[Collected data entries]
════════════════

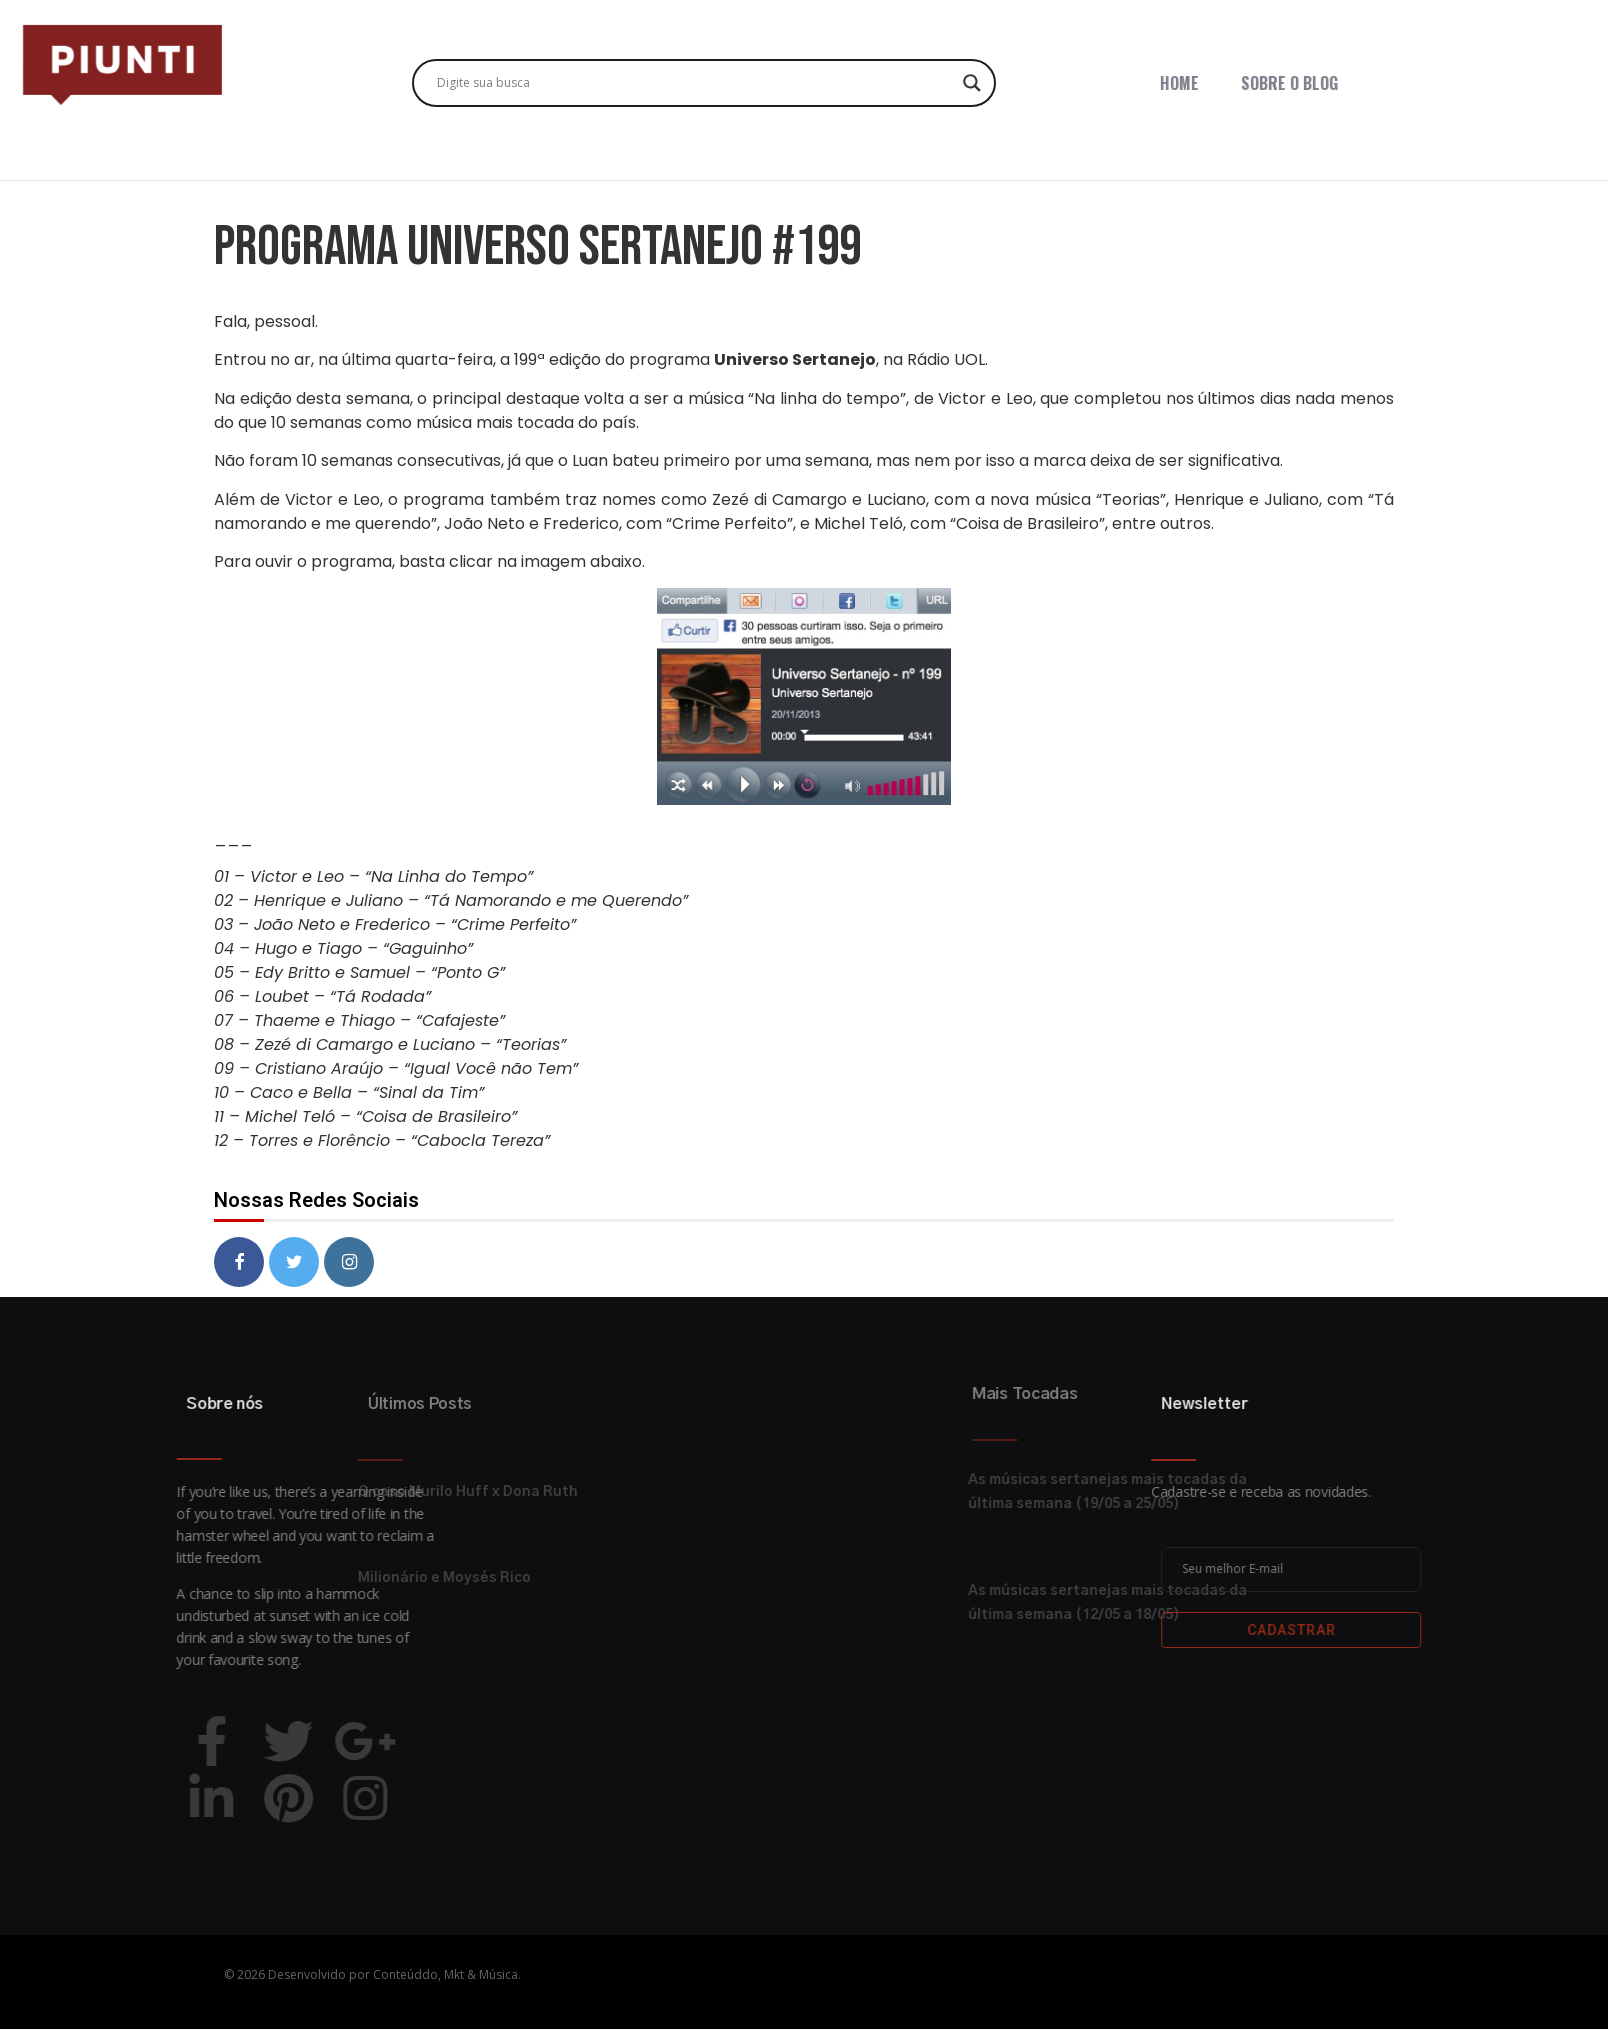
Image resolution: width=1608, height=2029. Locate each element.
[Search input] (695, 83)
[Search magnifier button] (972, 83)
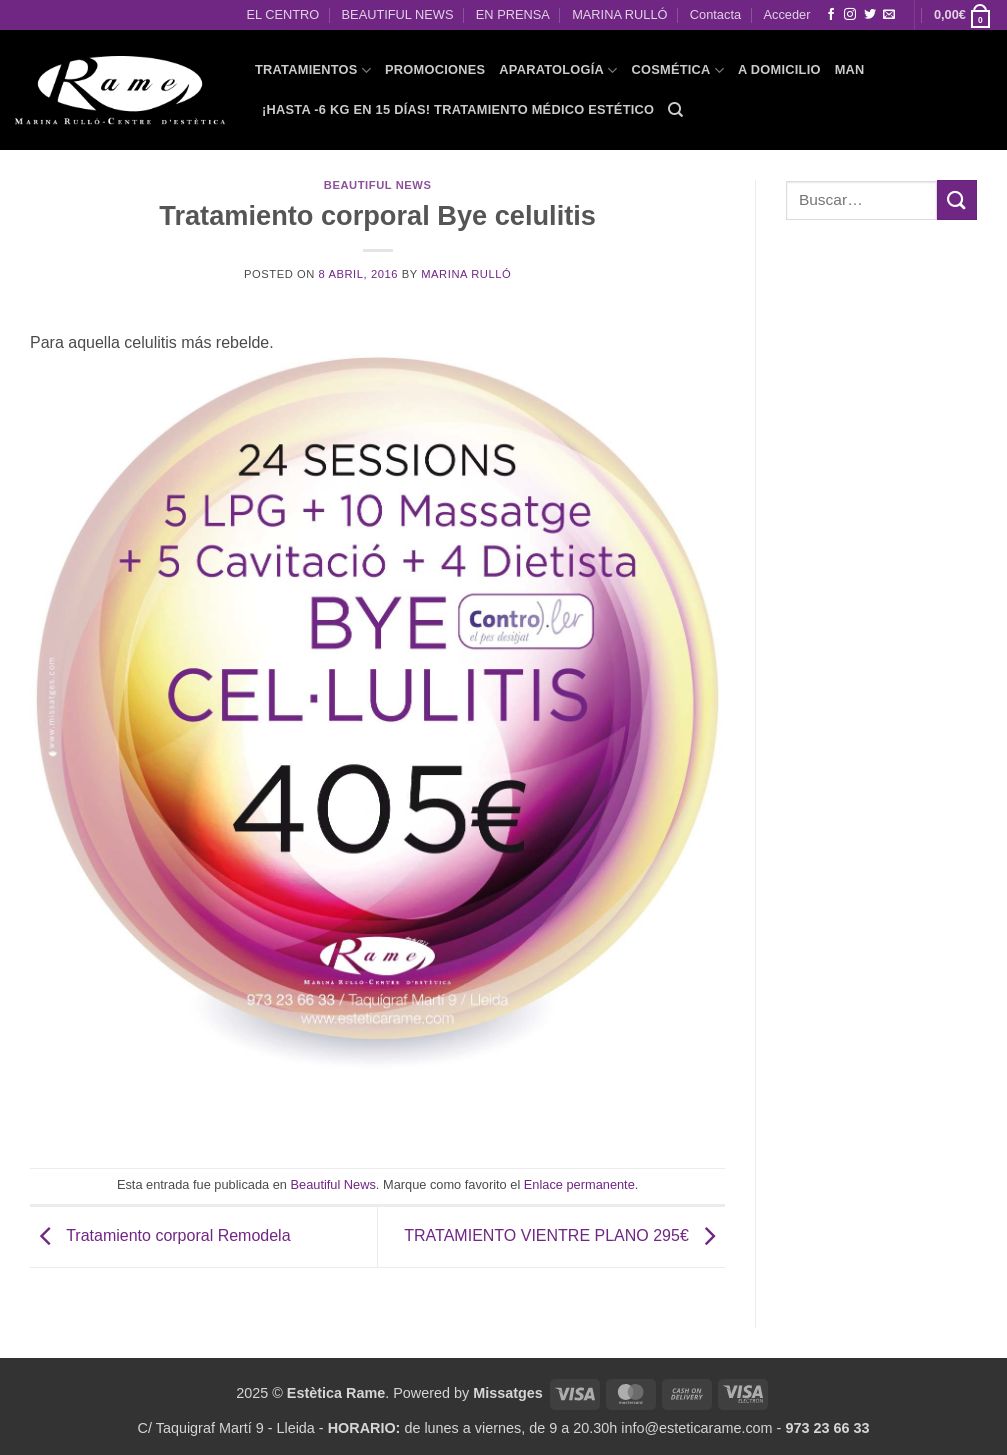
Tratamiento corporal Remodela (160, 1235)
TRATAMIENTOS (313, 70)
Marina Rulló (466, 274)
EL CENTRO (282, 14)
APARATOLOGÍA (558, 70)
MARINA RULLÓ (619, 14)
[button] (963, 15)
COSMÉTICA (677, 70)
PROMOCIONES (435, 69)
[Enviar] (957, 199)
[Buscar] (675, 110)
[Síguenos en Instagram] (850, 15)
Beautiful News (378, 185)
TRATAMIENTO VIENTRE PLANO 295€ (564, 1235)
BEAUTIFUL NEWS (398, 14)
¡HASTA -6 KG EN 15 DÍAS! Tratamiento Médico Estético (458, 109)
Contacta (715, 14)
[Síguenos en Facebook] (831, 15)
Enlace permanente (579, 1184)
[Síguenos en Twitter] (870, 15)
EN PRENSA (513, 14)
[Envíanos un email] (889, 15)
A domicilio (779, 69)
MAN (850, 69)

════════════════

Exercise aim. Check every line of the data for the string "Síguenos". Give the number of lines that have it, and only that.

Finished task. 3